[Opening Material provided section]

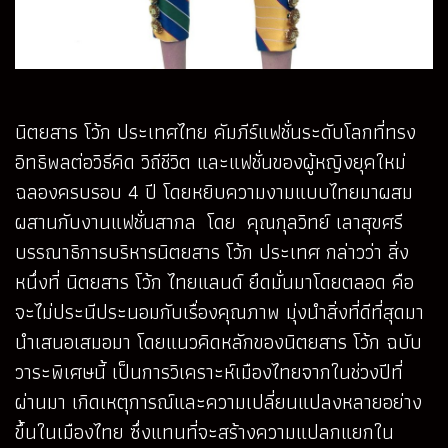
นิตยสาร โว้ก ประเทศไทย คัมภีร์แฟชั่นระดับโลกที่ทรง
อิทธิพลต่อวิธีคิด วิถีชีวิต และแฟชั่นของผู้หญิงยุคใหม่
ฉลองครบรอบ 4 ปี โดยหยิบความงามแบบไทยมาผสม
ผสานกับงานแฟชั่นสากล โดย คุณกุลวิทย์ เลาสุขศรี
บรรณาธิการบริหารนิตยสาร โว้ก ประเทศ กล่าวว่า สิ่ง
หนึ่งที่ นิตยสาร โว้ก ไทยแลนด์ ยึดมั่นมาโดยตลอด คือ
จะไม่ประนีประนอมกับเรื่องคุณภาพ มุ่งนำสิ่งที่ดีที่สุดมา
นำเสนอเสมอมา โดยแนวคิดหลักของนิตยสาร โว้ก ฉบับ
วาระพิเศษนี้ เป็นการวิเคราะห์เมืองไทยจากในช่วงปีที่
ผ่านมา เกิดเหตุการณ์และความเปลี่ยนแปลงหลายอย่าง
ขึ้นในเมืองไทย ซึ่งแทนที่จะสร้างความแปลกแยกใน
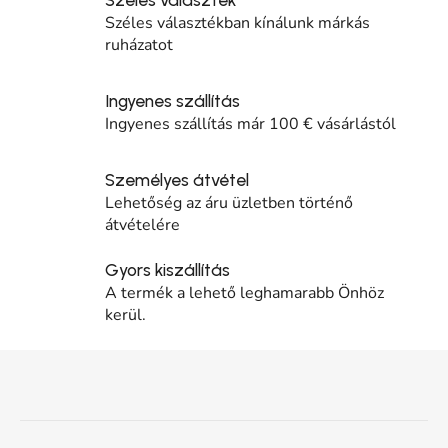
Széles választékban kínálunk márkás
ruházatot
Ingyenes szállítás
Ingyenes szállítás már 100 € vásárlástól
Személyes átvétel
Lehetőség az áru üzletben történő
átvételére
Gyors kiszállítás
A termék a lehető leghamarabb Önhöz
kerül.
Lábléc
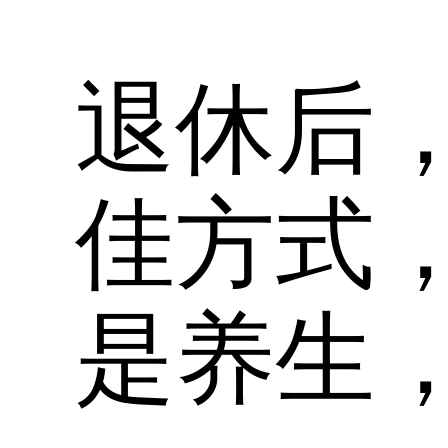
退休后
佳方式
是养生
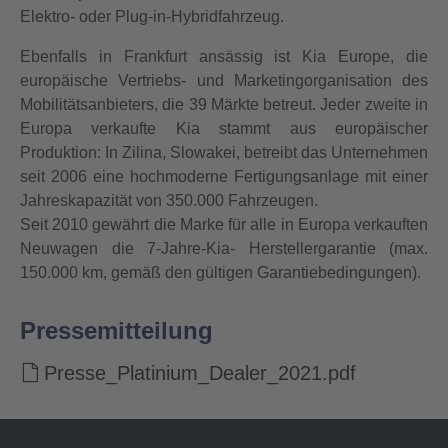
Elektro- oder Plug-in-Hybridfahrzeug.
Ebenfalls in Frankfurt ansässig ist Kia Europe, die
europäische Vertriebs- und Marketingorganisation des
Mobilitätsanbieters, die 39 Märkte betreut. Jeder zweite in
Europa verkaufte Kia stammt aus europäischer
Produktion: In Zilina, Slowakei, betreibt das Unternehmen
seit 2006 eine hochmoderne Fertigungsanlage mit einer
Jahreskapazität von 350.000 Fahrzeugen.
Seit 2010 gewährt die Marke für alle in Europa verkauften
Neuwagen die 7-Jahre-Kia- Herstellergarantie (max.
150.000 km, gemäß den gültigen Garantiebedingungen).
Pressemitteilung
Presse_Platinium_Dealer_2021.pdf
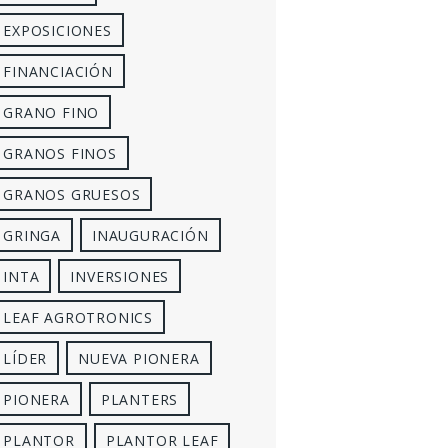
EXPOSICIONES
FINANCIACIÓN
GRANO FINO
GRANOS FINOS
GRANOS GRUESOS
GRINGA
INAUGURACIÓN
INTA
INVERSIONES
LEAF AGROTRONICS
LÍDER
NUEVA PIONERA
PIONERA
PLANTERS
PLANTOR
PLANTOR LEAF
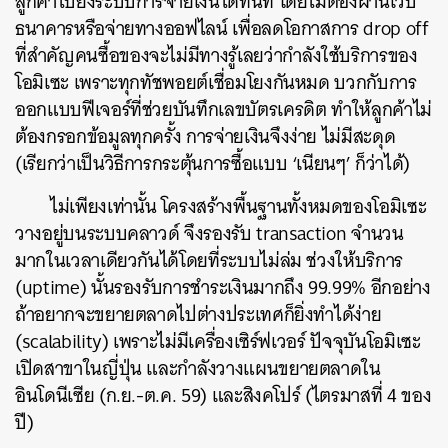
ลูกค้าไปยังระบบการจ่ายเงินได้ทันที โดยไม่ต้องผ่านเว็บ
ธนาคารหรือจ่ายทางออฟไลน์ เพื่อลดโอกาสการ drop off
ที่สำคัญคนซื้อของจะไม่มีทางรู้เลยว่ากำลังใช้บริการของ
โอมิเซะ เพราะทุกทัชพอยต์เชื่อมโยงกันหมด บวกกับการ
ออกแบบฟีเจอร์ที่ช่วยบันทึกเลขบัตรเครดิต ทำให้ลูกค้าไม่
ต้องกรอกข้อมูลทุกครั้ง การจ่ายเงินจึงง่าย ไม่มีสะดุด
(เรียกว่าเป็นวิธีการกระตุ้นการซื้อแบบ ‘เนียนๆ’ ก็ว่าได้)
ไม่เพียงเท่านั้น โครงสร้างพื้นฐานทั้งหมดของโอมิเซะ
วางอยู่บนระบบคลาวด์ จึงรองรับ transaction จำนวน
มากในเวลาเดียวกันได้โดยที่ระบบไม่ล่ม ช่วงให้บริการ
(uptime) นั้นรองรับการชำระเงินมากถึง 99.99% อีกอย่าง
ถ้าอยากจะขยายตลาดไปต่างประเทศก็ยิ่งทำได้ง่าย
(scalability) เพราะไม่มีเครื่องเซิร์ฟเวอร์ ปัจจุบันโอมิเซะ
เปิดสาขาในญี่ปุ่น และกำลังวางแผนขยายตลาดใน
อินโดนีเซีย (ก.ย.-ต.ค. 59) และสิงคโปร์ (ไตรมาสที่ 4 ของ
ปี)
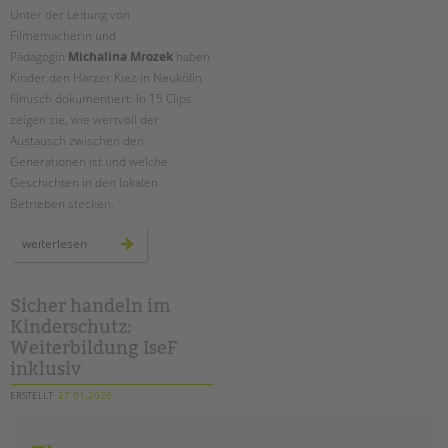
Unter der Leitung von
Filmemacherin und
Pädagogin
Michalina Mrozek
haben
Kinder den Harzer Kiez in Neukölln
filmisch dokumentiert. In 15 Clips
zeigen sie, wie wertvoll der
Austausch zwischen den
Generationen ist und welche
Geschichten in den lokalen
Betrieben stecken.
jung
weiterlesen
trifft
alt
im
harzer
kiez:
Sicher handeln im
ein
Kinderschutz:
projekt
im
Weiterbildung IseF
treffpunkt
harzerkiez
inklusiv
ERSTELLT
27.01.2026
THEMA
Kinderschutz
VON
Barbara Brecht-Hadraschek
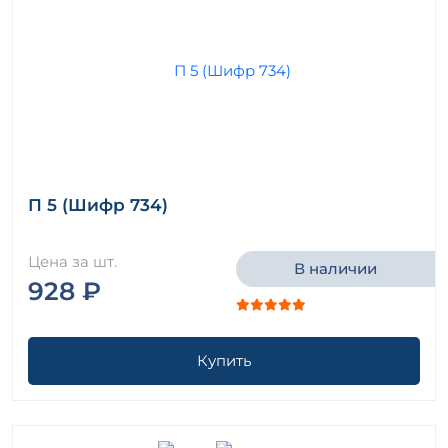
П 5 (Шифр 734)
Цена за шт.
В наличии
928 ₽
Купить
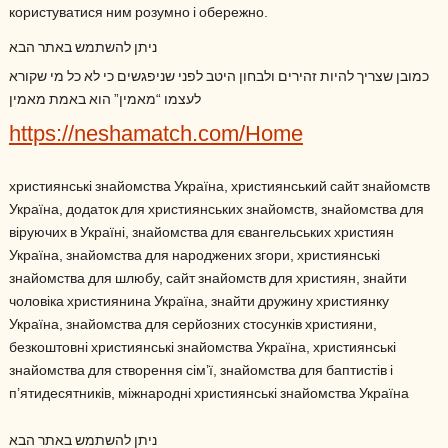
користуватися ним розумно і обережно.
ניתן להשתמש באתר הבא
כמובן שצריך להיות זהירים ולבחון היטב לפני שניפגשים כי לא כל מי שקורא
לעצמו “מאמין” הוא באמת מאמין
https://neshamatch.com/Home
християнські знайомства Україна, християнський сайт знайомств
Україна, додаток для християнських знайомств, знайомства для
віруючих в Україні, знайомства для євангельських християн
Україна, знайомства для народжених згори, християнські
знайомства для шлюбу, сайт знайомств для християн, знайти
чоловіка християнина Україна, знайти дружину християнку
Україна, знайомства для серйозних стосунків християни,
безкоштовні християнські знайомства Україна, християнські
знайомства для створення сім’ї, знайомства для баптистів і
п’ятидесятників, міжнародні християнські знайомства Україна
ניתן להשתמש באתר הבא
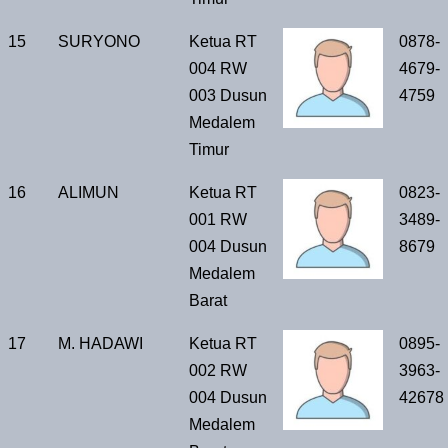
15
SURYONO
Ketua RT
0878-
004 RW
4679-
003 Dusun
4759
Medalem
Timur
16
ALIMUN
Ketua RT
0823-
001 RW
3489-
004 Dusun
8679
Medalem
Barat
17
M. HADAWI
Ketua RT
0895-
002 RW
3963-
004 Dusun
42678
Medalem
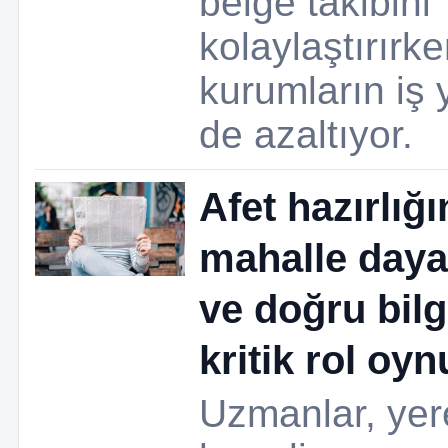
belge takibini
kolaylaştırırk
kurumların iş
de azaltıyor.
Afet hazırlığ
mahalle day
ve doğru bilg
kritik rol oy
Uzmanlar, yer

[Closing Material provided section]

▶ **Exercise**
Leaving the images out, print the records above exactly.

▶ **Solution for this problem**
นิตยสาร โว้ก ประเทศไทย คัมภีร์แฟชั่นระดับโลกที่ทรง
อิทธิพลต่อวิธีคิด วิถีชีวิต และแฟชั่นของผู้หญิงยุคใหม่
ฉลองครบรอบ 4 ปี โดยหยิบความงามแบบไทยมาผสม
ผสานกับงานแฟชั่นสากล โดย คุณกุลวิทย์ เลาสุขศรี
บรรณาธิการบริหารนิตยสาร โว้ก ประเทศ กล่าวว่า สิ่ง
หนึ่งที่ นิตยสาร โว้ก ไทยแลนด์ ยึดมั่นมาโดยตลอด คือ
จะไม่ประนีประนอมกับเรื่องคุณภาพ มุ่งนำสิ่งที่ดีที่สุดมา
นำเสนอเสมอมา โดยแนวคิดหลักของนิตยสาร โว้ก ฉบับ
วาระพิเศษนี้ เป็นการวิเคราะห์เมืองไทยจากในช่วงปีที่
ผ่านมา เกิดเหตุการณ์และความเปลี่ยนแปลงหลายอย่าง
ขึ้นในเมืองไทย ซึ่งแทนที่จะสร้างความแปลกแยกใน
Széles választékban kínálunk márkás
ruházatot
Ingyenes szállítás
Ingyenes szállítás már 100 € vásárlástól
Személyes átvétel
Lehetőség az áru üzletben történő
átvételére
Gyors kiszállítás
A termék a lehető leghamarabb Önhöz
kerül.
Lábléc
退休后
佳方式
是养生
Elektro- oder Plug-in-Hybridfahrzeug.
Ebenfalls in Frankfurt ansässig ist Kia Europe, die
europäische Vertriebs- und Marketingorganisation des
Mobilitätsanbieters, die 39 Märkte betreut. Jeder zweite in
Europa verkaufte Kia stammt aus europäischer
Produktion: In Zilina, Slowakei, betreibt das Unternehmen
seit 2006 eine hochmoderne Fertigungsanlage mit einer
Jahreskapazität von 350.000 Fahrzeugen.
Seit 2010 gewährt die Marke für alle in Europa verkauften
Neuwagen die 7-Jahre-Kia- Herstellergarantie (max.
150.000 km, gemäß den gültigen Garantiebedingungen).
Pressemitteilung
Presse_Platinium_Dealer_2021.pdf
EXPOSICIONES
FINANCIACIÓN
GRANO FINO
GRANOS FINOS
GRANOS GRUESOS
GRINGA
INAUGURACIÓN
INTA
INVERSIONES
LEAF AGROTRONICS
LÍDER
NUEVA PIONERA
PIONERA
PLANTERS
PLANTOR
PLANTOR LEAF
ลูกค้าไปยังระบบการจ่ายเงินได้ทันที โดยไม่ต้องผ่านเว็บ
ธนาคารหรือจ่ายทางออฟไลน์ เพื่อลดโอกาสการ drop off
ที่สำคัญคนซื้อของจะไม่มีทางรู้เลยว่ากำลังใช้บริการของ
โอมิเซะ เพราะทุกทัชพอยต์เชื่อมโยงกันหมด บวกกับการ
ออกแบบฟีเจอร์ที่ช่วยบันทึกเลขบัตรเครดิต ทำให้ลูกค้าไม่
ต้องกรอกข้อมูลทุกครั้ง การจ่ายเงินจึงง่าย ไม่มีสะดุด
(เรียกว่าเป็นวิธีการกระตุ้นการซื้อแบบ ‘เนียนๆ’ ก็ว่าได้)
ไม่เพียงเท่านั้น โครงสร้างพื้นฐานทั้งหมดของโอมิเซะ
วางอยู่บนระบบคลาวด์ จึงรองรับ transaction จำนวน
มากในเวลาเดียวกันได้โดยที่ระบบไม่ล่ม ช่วงให้บริการ
(uptime) นั้นรองรับการชำระเงินมากถึง 99.99% อีกอย่าง
ถ้าอยากจะขยายตลาดไปต่างประเทศก็ยิ่งทำได้ง่าย
(scalability) เพราะไม่มีเครื่องเซิร์ฟเวอร์ ปัจจุบันโอมิเซะ
เปิดสาขาในญี่ปุ่น และกำลังวางแผนขยายตลาดใน
อินโดนีเซีย (ก.ย.-ต.ค. 59) และสิงคโปร์ (ไตรมาสที่ 4 ของ
ปี)
Unter der Leitung von
Filmemacherin und
Pädagogin
Michalina Mrozek
haben
Kinder den Harzer Kiez in Neukölln
filmisch dokumentiert. In 15 Clips
zeigen sie, wie wertvoll der
Austausch zwischen den
Generationen ist und welche
Geschichten in den lokalen
Betrieben stecken.
jung
weiterlesen
trifft
alt
im
harzer
kiez:
Sicher handeln im
ein
Kinderschutz:
projekt
im
Weiterbildung IseF
treffpunkt
harzerkiez
inklusiv
ERSTELLT
27.01.2026
THEMA
Kinderschutz
VON
Barbara Brecht-Hadraschek
П 5 (Шифр 734)
Цена за шт.
В наличии
928 ₽
Купить
користуватися ним розумно і обережно.
ניתן להשתמש באתר הבא
כמובן שצריך להיות זהירים ולבחון היטב לפני שניפגשים כי לא כל מי שקורא
לעצמו “מאמין” הוא באמת מאמין
https://neshamatch.com/Home
християнські знайомства Україна, християнський сайт знайомств
Україна, додаток для християнських знайомств, знайомства для
віруючих в Україні, знайомства для євангельських християн
Україна, знайомства для народжених згори, християнські
знайомства для шлюбу, сайт знайомств для християн, знайти
чоловіка християнина Україна, знайти дружину християнку
Україна, знайомства для серйозних стосунків християни,
безкоштовні християнські знайомства Україна, християнські
знайомства для створення сім’ї, знайомства для баптистів і
п’ятидесятників, міжнародні християнські знайомства Україна
ניתן להשתמש באתר הבא
15
SURYONO
Ketua RT
0878-
004 RW
4679-
003 Dusun
4759
Medalem
Timur
16
ALIMUN
Ketua RT
0823-
001 RW
3489-
004 Dusun
8679
Medalem
Barat
17
M. HADAWI
Ketua RT
0895-
002 RW
3963-
004 Dusun
42678
Medalem
belge takibini
kolaylaştırırk
kurumların iş
de azaltıyor.
Afet hazırlığ
mahalle day
ve doğru bilg
kritik rol oy
Uzmanlar, yer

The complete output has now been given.